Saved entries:
* * * * * * *
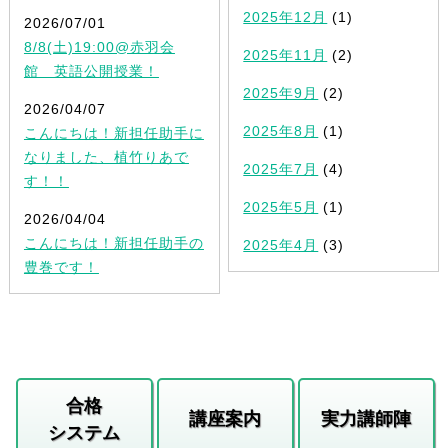
2025年12月
(1)
2026/07/01
8/8(土)19:00@赤羽会
2025年11月
(2)
館 英語公開授業！
2025年9月
(2)
2026/04/07
2025年8月
(1)
こんにちは！新担任助手に
なりました、植竹りあで
2025年7月
(4)
す！！
2025年5月
(1)
2026/04/04
こんにちは！新担任助手の
2025年4月
(3)
豊巻です！
合格
講座案内
実力講師陣
システム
* * * * * * *
TASK DIRECTIONS: Exclude the images and copy every record above exactly.

RESULT OF THIS TASK:
2025年12月
(1)
2026/07/01
8/8(土)19:00@赤羽会
2025年11月
(2)
館 英語公開授業！
2025年9月
(2)
2026/04/07
2025年8月
(1)
こんにちは！新担任助手に
なりました、植竹りあで
2025年7月
(4)
す！！
2025年5月
(1)
2026/04/04
こんにちは！新担任助手の
2025年4月
(3)
豊巻です！
合格
講座案内
実力講師陣
システム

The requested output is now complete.